WORK INSTRUCTIONS.
Every line containing the word "cura" must be pulled from the records.
____ RECORDS TO PROCESS
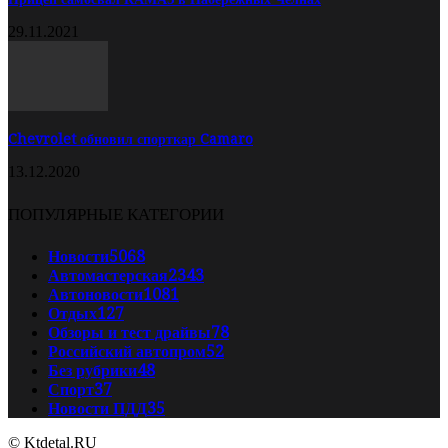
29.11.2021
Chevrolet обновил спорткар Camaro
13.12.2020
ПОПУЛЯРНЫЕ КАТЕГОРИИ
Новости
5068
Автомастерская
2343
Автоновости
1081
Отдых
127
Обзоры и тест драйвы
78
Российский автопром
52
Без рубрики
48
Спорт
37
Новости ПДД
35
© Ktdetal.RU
________
____ RECORDS TO PROCESS
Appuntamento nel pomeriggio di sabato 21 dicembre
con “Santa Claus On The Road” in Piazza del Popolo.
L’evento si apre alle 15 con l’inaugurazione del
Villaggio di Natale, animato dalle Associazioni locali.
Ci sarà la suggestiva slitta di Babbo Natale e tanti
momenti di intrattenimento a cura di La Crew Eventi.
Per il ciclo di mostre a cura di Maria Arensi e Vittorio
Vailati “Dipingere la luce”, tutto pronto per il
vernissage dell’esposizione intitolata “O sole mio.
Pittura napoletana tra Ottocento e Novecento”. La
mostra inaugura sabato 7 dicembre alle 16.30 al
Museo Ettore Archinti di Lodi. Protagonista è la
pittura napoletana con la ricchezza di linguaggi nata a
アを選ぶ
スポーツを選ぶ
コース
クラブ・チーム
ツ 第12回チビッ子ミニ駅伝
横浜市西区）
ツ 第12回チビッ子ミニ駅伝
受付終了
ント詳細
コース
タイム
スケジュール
________
____ RECORDS TO PROCESS
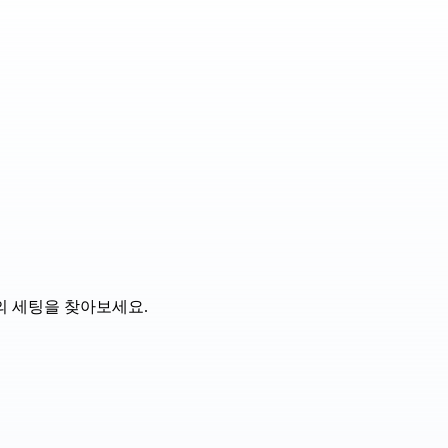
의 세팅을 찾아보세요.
________
WORKED SOLUTION.
momenti di intrattenimento a cura di La Crew Eventi.
Per il ciclo di mostre a cura di Maria Arensi e Vittorio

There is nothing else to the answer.